An upper-class neighborhood north of the city. Peaceful. Clean.
“Send me the address,” I said. “And meet me downstairs in ten.”
I turned the car around.
When I rolled in,Asha was already waiting at the basement parking lot, Finn by her side. She wore a pink hoodie over skintight leggings, and her hair was pulled into a low ponytail.
She slipped into the passenger seat of the Bentley, looking both suspicious and impressed.
“This is what you take for a low-key recon?” She buckled her seat belt.
I smirked. “It’s black. That’s as subtle as I get.”
A half hour later we reached our destination. Quiet streets, ivy-wrapped homes, and picket fence perfection.

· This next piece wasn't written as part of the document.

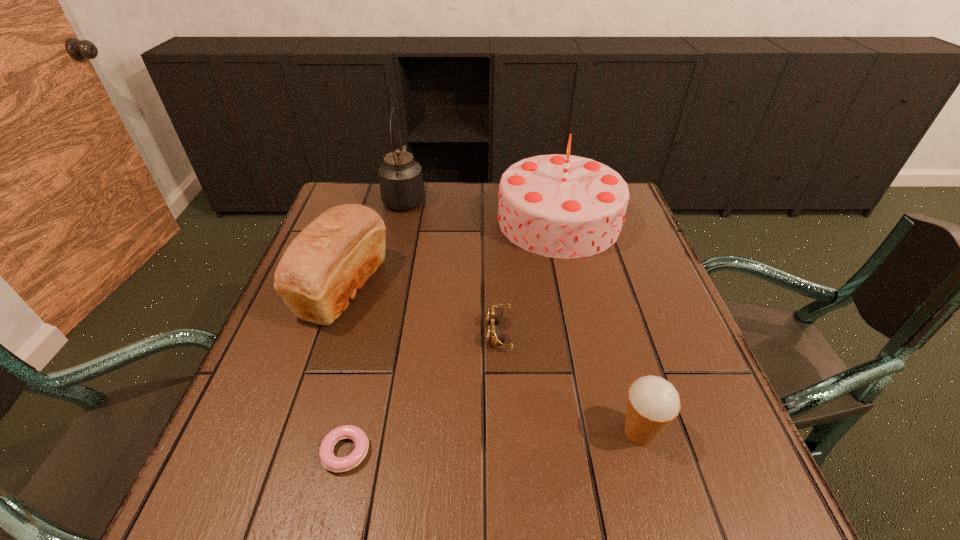 This screenshot has height=540, width=960. Find the location of `vacant area that satisfies the following two spatial constraints: 1. through the lenses of the goggles; 2. on the left side of the third shortest object`. vacant area that satisfies the following two spatial constraints: 1. through the lenses of the goggles; 2. on the left side of the third shortest object is located at coordinates (503, 432).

Chestnut Hill was the kind of suburb where neighbors still borrowed sugar and the air smelled like old money.
We parked a few doors down from the address and settled in to see who came and went.
The house we watched was two stories, dark brick with navy shutters and white trim. The front garden was neatly manicured, complete with a white chrysanthemum bush in full bloom and a child’s tricycle parked near the porch.
Asha’s foot tapped the floor. She sipped from one of those giant insulated cups with a handle and watched the house like a hawk.
Two hours later, movement caught our attention. A white SUV pulled into the driveway, and a woman stepped out.
Average height, curvy, with golden-brown skin and long, wavy hair that bounced with each step. Her dress clung in all the right places. Big tits, small waist, killer hips. Not my type, but definitely Niall’s.
She unlocked the front door and slipped inside.
“Did you see that? She smiled and spoke as she walked in,” Asha murmured. “Someone’s home.”
A few minutes later, an older Asian woman came out the front door. The curvy one handed her some cash and waved goodbye with a sunny smile, then closed the door behind her.
“What do you think?” Asha asked, but I was already on my way out of the car.
“Rook—shit—Rook!” She scrambled out behind me. “You can’t just charge up there like you’re kicking in doors on a raid!”
I kept walking.
“She’s going to freak out,” Asha hissed at my side.
“I need to know who she is. And there’s no point sitting here all day just watching, is there?”
We made it to the front porch, and I rang the bell. No answer. I rang again.
Then the door cracked open, and a shotgun met me through the gap.
“Step back!” the woman barked, her Hispanic accent thick, her voice shaking. “Back away or I shoot!”